**ENTRIES SHOWN:**

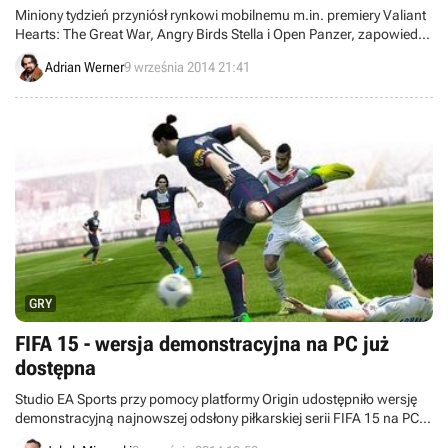
Miniony tydzień przyniósł rynkowi mobilnemu m.in. premiery Valiant
Hearts: The Great War, Angry Birds Stella i Open Panzer, zapowiedź
The Room Three oraz sporo ciekawych materiałów video z
Adrian Werner
9 września 2014 21:41
nadchodzących projektów.
GRY
FIFA 15 - wersja demonstracyjna na PC już
dostępna
Studio EA Sports przy pomocy platformy Origin udostępniło wersję
demonstracyjną najnowszej odsłony piłkarskiej serii FIFA 15 na PC.
Wcześniej demo pojawiło się na Xboksie 360 oraz Xboksie One,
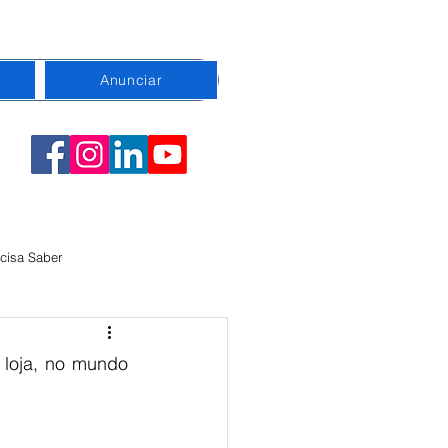
Anunciar
cisa Saber
emorativa
Conexão
 loja, no mundo 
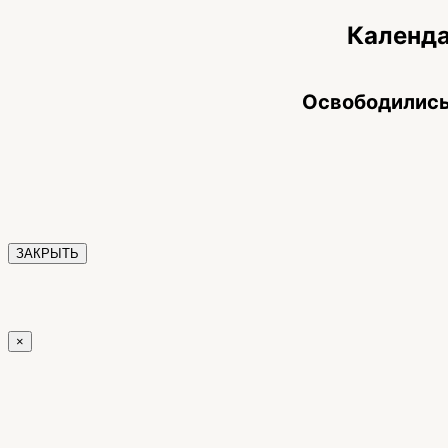
Календа
Освободились
ЗАКРЫТЬ
×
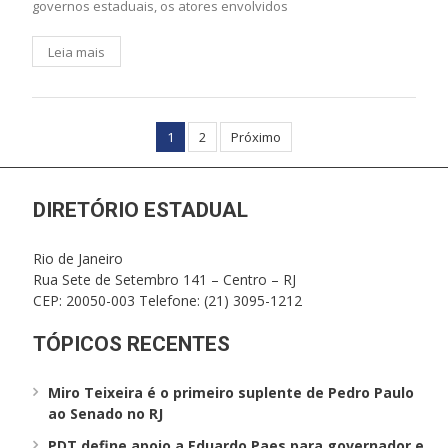
governos estaduais, os atores envolvidos
Leia mais
Paginação
1
2
Próximo
de
posts
DIRETÓRIO ESTADUAL
Rio de Janeiro
Rua Sete de Setembro 141 – Centro – RJ
CEP: 20050-003 Telefone: (21) 3095-1212
TÓPICOS RECENTES
Miro Teixeira é o primeiro suplente de Pedro Paulo
ao Senado no RJ
PDT define apoio a Eduardo Paes para governador e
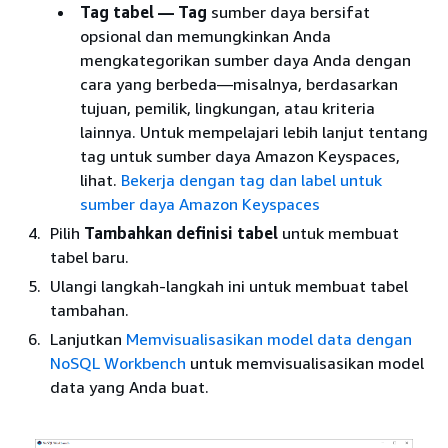
Tag tabel — Tag
sumber daya bersifat
opsional dan memungkinkan Anda
mengkategorikan sumber daya Anda dengan
cara yang berbeda—misalnya, berdasarkan
tujuan, pemilik, lingkungan, atau kriteria
lainnya. Untuk mempelajari lebih lanjut tentang
tag untuk sumber daya Amazon Keyspaces,
lihat.
Bekerja dengan tag dan label untuk
sumber daya Amazon Keyspaces
Pilih
Tambahkan definisi tabel
untuk membuat
tabel baru.
Ulangi langkah-langkah ini untuk membuat tabel
tambahan.
Lanjutkan
Memvisualisasikan model data dengan
NoSQL Workbench
untuk memvisualisasikan model
data yang Anda buat.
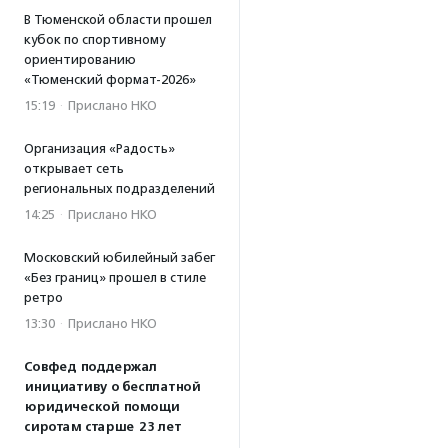
В Тюменской области прошел
кубок по спортивному
ориентированию
«Тюменский формат-2026»
15:19
·
Прислано НКО
Организация «Радость»
открывает сеть
региональных подразделений
14:25
·
Прислано НКО
Московский юбилейный забег
«Без границ» прошел в стиле
ретро
13:30
·
Прислано НКО
Совфед поддержал
инициативу о бесплатной
юридической помощи
сиротам старше 23 лет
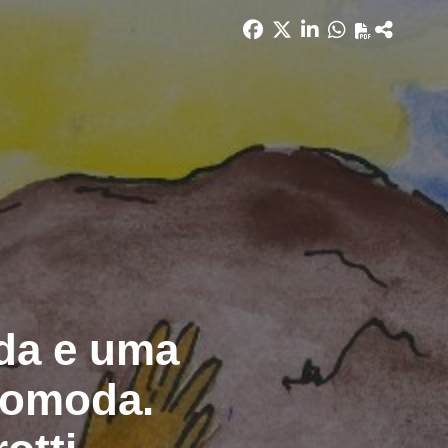
da e uma
comoda.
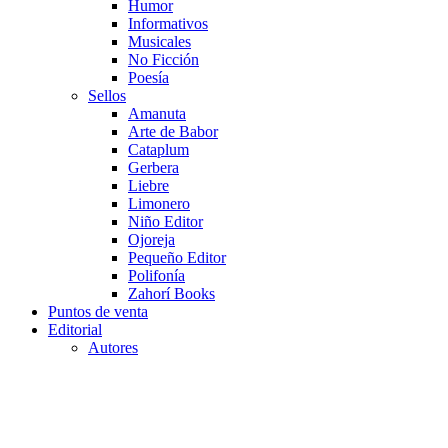
Humor
Informativos
Musicales
No Ficción
Poesía
Sellos
Amanuta
Arte de Babor
Cataplum
Gerbera
Liebre
Limonero
Niño Editor
Ojoreja
Pequeño Editor
Polifonía
Zahorí Books
Puntos de venta
Editorial
Autores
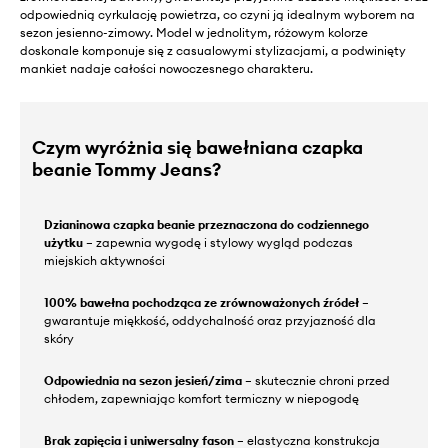
odpowiednią cyrkulację powietrza, co czyni ją idealnym wyborem na
sezon jesienno-zimowy. Model w jednolitym, różowym kolorze
doskonale komponuje się z casualowymi stylizacjami, a podwinięty
mankiet nadaje całości nowoczesnego charakteru.
Czym wyróżnia się bawełniana czapka
beanie Tommy Jeans?
Dzianinowa czapka beanie przeznaczona do codziennego
użytku
– zapewnia wygodę i stylowy wygląd podczas
miejskich aktywności
100% bawełna pochodząca ze zrównoważonych źródeł
–
gwarantuje miękkość, oddychalność oraz przyjazność dla
skóry
Odpowiednia na sezon jesień/zima
– skutecznie chroni przed
chłodem, zapewniając komfort termiczny w niepogodę
Brak zapięcia i uniwersalny fason
– elastyczna konstrukcja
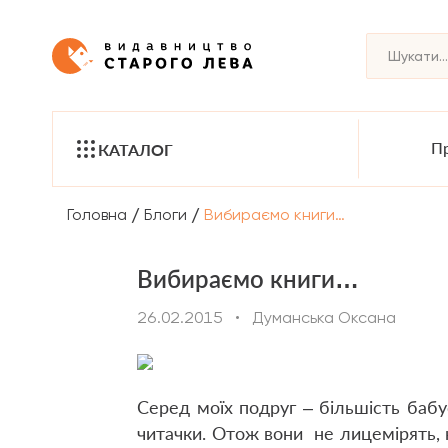
Пр
КАТАЛОГ
/
/
Головна
Блоги
Вибираємо книги…
Вибираємо книги…
26.02.2015
•
Думанська Оксана
Серед моїх подруг – більшість бабусі
читачки. Отож вони не лицемірять,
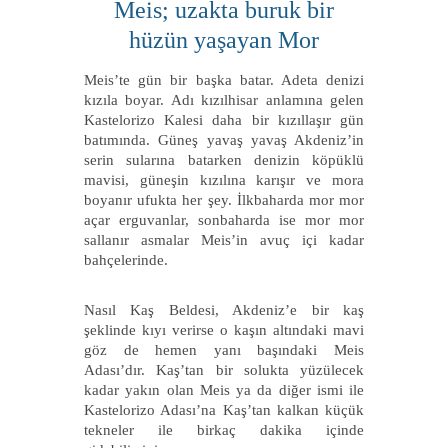
Meis; uzakta buruk bir
hüzün yaşayan Mor
Meis’te gün bir başka batar. Adeta denizi
kızıla boyar. Adı kızılhisar anlamına gelen
Kastelorizo Kalesi daha bir kızıllaşır gün
batımında. Güneş yavaş yavaş Akdeniz’in
serin sularına batarken denizin köpüklü
mavisi, güneşin kızılına karışır ve mora
boyanır ufukta her şey. İlkbaharda mor mor
açar erguvanlar, sonbaharda ise mor mor
sallanır asmalar Meis’in avuç içi kadar
bahçelerinde.
Nasıl Kaş Beldesi, Akdeniz’e bir kaş
şeklinde kıyı verirse o kaşın altındaki mavi
göz de hemen yanı başındaki Meis
Adası’dır. Kaş’tan bir solukta yüzülecek
kadar yakın olan Meis ya da diğer ismi ile
Kastelorizo Adası’na Kaş’tan kalkan küçük
tekneler ile birkaç dakika içinde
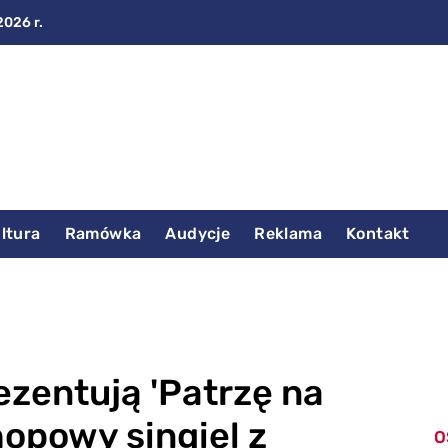
2026 r.
ltura
Ramówka
Audycje
Reklama
Kontakt
zentują 'Patrzę na
opowy singiel z
O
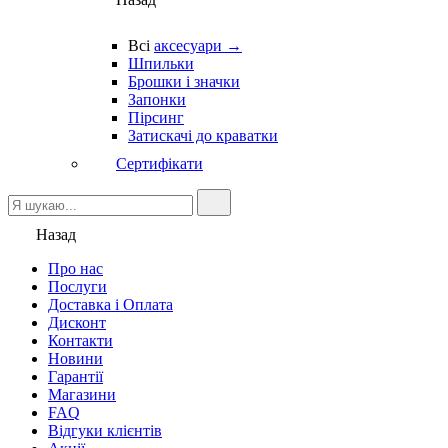
Всі
аксесуари →
Шпильки
Брошки і значки
Запонки
Пірсинг
Затискачі до краватки
Сертифікати
Назад
Про нас
Послуги
Доставка і Оплата
Дисконт
Контакти
Новини
Гарантії
Магазини
FAQ
Відгуки клієнтів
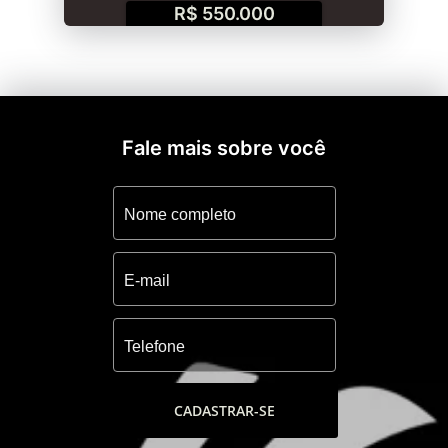
R$ 550.000
Fale mais sobre você
CADASTRAR-SE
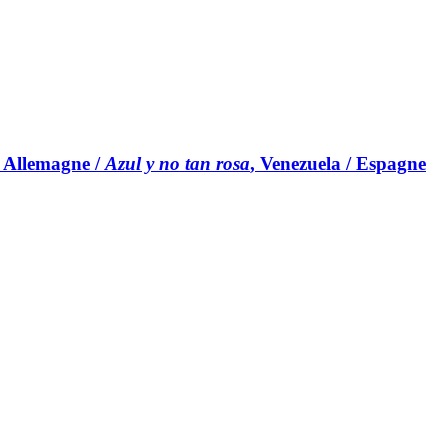
/ Allemagne /
Azul y no tan rosa
, Venezuela / Espagne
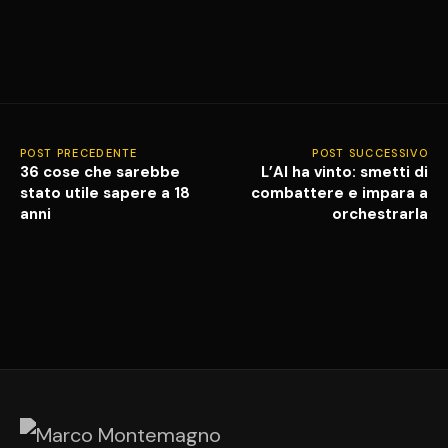
POST PRECEDENTE
POST SUCCESSIVO
36 cose che sarebbe
L’AI ha vinto: smetti di
stato utile sapere a 18
combattere e impara a
anni
orchestrarla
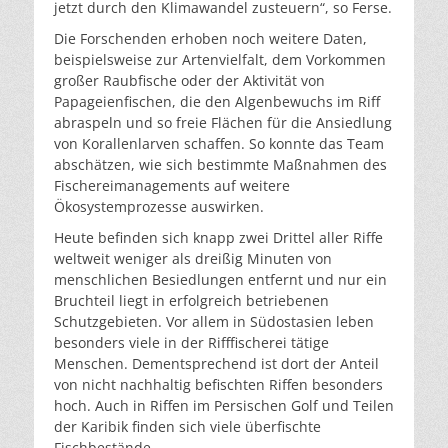
jetzt durch den Klimawandel zusteuern“, so Ferse.
Die Forschenden erhoben noch weitere Daten,
beispielsweise zur Artenvielfalt, dem Vorkommen
großer Raubfische oder der Aktivität von
Papageienfischen, die den Algenbewuchs im Riff
abraspeln und so freie Flächen für die Ansiedlung
von Korallenlarven schaffen. So konnte das Team
abschätzen, wie sich bestimmte Maßnahmen des
Fischereimanagements auf weitere
Ökosystemprozesse auswirken.
Heute befinden sich knapp zwei Drittel aller Riffe
weltweit weniger als dreißig Minuten von
menschlichen Besiedlungen entfernt und nur ein
Bruchteil liegt in erfolgreich betriebenen
Schutzgebieten. Vor allem in Südostasien leben
besonders viele in der Rifffischerei tätige
Menschen. Dementsprechend ist dort der Anteil
von nicht nachhaltig befischten Riffen besonders
hoch. Auch in Riffen im Persischen Golf und Teilen
der Karibik finden sich viele überfischte
Fischbestände.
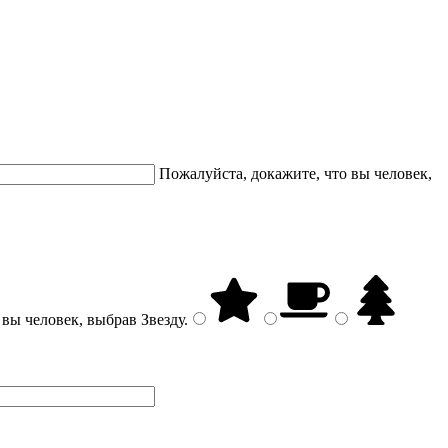
Пожалуйста, докажите, что вы человек,
 вы человек, выбрав
Звезду
.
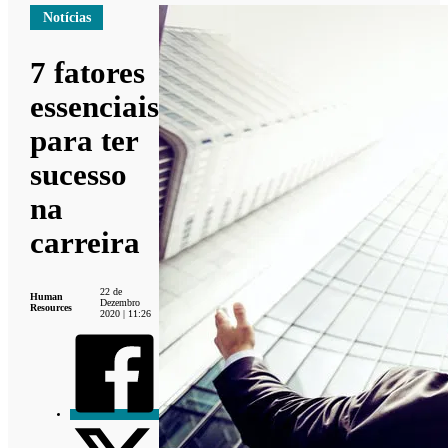
Notícias
7 fatores
essenciais
para ter
sucesso
na
carreira
22 de
Human
Dezembro
Resources
2020 | 11:26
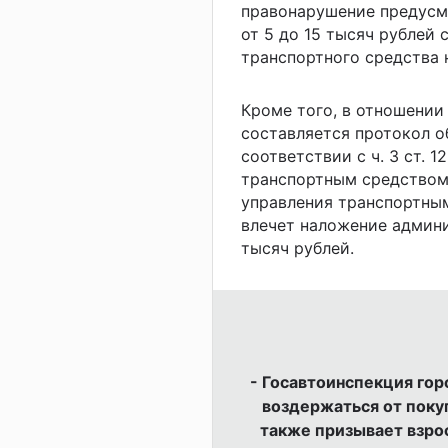
правонарушение предусм
от 5 до 15 тысяч рублей
транспортного средства 
Кроме того, в отношении
составляется протокол 
соответствии с ч. 3 ст. 
транспортным средством
управления транспортны
влечет наложение админ
тысяч рублей.
- Госавтоинспекция го
воздержаться от покуп
также призывает взро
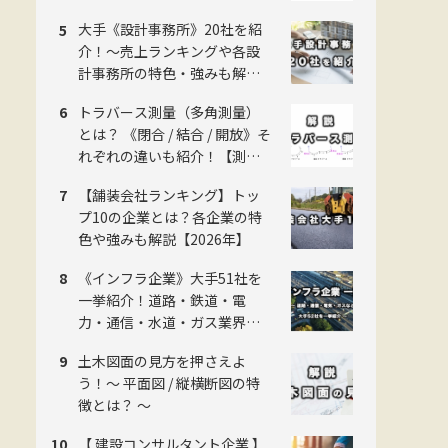
羅！【2026年版】
大手《設計事務所》20社を紹
介！〜売上ランキングや各設
計事務所の特色・強みも解
説！〜
トラバース測量（多角測量）
とは？ 《閉合 / 結合 / 開放》そ
れぞれの違いも紹介！【測量
のことイチから解説】
【舗装会社ランキング】トッ
プ10の企業とは？各企業の特
色や強みも解説【2026年】
《インフラ企業》大手51社を
一挙紹介！道路・鉄道・電
力・通信・水道・ガス業界の
主要企業一覧！各企業の特色
土木図面の見方を押さえよ
も解説 【2026年】
う！〜 平面図 / 縦横断図の特
徴とは？ 〜
【 建設コンサルタント企業 】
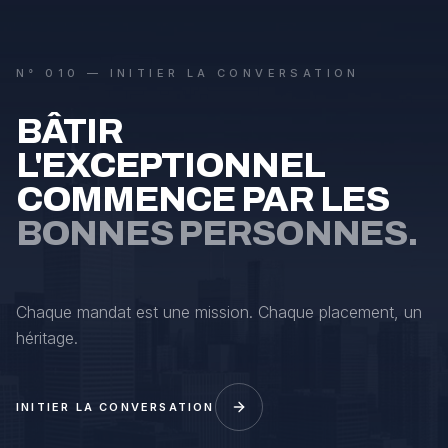
N° 010 — INITIER LA CONVERSATION
BÂTIR
L'EXCEPTIONNEL
COMMENCE PAR LES
BONNES PERSONNES.
Chaque mandat est une mission. Chaque placement, un
héritage.
INITIER LA CONVERSATION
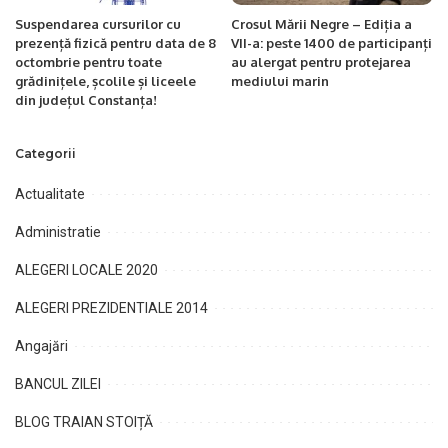
Suspendarea cursurilor cu
Crosul Mării Negre – Ediția a
prezență fizică pentru data de 8
VII-a: peste 1400 de participanți
octombrie pentru toate
au alergat pentru protejarea
grădinițele, școlile și liceele
mediului marin
din județul Constanța!
Categorii
Actualitate
Administratie
ALEGERI LOCALE 2020
ALEGERI PREZIDENTIALE 2014
Angajări
BANCUL ZILEI
BLOG TRAIAN STOIȚĂ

**TASK DIRECTIONS:**
Number of lines holding the word "dengan" in the material: give this value and nothing more.

**RESPONSE:**
3